The advantage of having the two numbers for precision and recall is that one is more important than the other in many circumstances.
In a ranked retrieval context, appropriate sets of retrieved documents are naturally given by the top k retrieved documents. For each set, the precision and recall values can be plotted into a precision -recall curve.
Moreover,to evaluate the system, we have to germane the test information. The most standard approach is called pooling, where relevance is assessed over a subset of the collection that is formed from the top k documents returned by a number of different IR systems. But the relevance judgments are quite idiosyncratic and variable, and the success of an IR system depends on how good it is at satisfying the needs of these idiosyncratic human, one information need at a time.

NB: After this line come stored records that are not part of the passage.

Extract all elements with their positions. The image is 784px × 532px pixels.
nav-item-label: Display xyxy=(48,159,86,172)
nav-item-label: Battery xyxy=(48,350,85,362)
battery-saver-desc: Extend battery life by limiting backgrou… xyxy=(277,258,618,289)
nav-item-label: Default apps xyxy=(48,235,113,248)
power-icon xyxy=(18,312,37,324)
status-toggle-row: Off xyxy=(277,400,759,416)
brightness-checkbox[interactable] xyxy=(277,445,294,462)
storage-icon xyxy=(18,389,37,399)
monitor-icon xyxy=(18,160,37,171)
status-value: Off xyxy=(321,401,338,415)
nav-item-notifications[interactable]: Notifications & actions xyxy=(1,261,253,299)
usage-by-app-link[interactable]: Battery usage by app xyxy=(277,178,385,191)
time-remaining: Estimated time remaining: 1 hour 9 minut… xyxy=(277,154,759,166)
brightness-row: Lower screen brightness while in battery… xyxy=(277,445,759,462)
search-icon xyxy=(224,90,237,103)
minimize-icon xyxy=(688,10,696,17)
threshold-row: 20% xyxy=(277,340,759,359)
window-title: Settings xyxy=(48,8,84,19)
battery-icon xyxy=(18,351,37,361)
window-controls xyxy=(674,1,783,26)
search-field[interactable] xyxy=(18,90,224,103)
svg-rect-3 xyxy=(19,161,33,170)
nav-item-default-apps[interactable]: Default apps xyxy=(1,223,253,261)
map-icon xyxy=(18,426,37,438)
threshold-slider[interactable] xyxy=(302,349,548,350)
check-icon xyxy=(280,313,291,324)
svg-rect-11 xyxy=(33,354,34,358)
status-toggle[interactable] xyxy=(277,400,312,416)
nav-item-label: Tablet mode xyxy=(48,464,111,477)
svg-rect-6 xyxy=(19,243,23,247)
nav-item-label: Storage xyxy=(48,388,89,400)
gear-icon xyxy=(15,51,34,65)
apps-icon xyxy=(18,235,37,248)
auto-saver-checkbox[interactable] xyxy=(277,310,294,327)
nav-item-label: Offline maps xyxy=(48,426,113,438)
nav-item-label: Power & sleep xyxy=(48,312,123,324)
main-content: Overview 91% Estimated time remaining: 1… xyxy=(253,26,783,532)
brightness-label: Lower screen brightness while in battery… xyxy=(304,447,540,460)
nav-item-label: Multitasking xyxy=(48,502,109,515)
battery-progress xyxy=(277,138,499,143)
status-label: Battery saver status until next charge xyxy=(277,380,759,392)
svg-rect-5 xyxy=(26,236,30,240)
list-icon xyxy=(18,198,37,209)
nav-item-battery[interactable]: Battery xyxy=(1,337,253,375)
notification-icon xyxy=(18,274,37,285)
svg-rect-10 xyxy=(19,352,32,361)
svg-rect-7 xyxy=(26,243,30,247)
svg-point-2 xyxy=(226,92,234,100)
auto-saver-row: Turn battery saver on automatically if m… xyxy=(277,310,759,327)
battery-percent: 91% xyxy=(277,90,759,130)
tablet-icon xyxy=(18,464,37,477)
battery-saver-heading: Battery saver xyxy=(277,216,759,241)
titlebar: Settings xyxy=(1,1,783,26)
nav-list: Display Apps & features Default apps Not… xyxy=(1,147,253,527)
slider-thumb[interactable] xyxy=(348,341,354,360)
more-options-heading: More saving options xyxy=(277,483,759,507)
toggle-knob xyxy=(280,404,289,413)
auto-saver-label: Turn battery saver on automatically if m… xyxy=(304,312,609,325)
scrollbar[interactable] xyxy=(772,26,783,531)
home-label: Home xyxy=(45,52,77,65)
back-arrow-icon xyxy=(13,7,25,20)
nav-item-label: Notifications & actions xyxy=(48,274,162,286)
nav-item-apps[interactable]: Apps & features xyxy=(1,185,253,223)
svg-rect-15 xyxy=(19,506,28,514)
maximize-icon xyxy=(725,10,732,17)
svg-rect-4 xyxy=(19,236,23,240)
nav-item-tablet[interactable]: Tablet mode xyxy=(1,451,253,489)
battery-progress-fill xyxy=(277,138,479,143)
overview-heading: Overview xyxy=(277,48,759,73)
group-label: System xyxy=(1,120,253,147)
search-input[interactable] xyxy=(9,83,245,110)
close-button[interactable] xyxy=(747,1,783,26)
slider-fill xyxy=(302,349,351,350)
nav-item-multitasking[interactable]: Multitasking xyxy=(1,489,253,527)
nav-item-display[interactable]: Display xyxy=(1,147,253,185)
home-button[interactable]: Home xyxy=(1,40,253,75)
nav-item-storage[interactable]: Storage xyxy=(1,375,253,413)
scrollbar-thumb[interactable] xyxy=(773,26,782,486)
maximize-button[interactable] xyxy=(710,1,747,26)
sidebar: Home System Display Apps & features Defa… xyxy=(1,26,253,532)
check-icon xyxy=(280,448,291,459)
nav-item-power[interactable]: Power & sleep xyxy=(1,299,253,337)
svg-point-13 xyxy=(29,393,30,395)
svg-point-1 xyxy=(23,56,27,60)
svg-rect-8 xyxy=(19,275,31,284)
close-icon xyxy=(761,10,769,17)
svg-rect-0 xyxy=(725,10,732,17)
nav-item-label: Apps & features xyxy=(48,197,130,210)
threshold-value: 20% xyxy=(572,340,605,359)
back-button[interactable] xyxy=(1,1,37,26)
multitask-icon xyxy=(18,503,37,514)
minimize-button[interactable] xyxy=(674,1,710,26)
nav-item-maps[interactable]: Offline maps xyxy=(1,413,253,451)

Finally, the user utility is discussed, which means to make the user happy. For a wen search engine, happy search users are those who find what they want and desire to use this search engine again. But, it is very hard to investigate the satisfaction of the user.
Actually, we have already read contents about the synonymy in the chapter 1, which means the same concept may be referred to using different words.In the chapter9 . the author discussed the ways in which a system can help with query refinement either fully automatically or with user in the loop.
Global methods: the techniques for expanding or reformulating query
1). Query expansion/ reformulation with a thesaurus or WordNet
2). Query expansion via automatic thesaurus generation
3). Techniques like spelling correction
Local methods: adjust a query to the documents that initially appear to match the query.
1). Relevance feedback(most commonly used) -->Interactive relevance feedback can give very substantial gains in retrieval performance.
2). Pseudo relevance feedback, also known as Blind relevance feedback--> provide a method for automatic local analysis and to do normal retrieval to find an initial set of most relevant documents.
3). Global indirect relevance feedback
The core idea of RF is to involve the user in the retrieval process so as to improve the final result set.-->The Rocchio Algorithm
Probabilistic relevance feedback --> Naive Bayes probabilistic model
Relevance feedback on the Web --> general relevance feedback has been little used in the web search. And the successful use of the web link can be viewed as a implicit feedback.
Automatic thesaurus generation--> an alternative to the cost of a manual thesaurus, and analyzing a collection of documents --> to exploit word occurrence-->to use a shallow grammatical analysis of the text and to exploit grammatical relations or dependencies.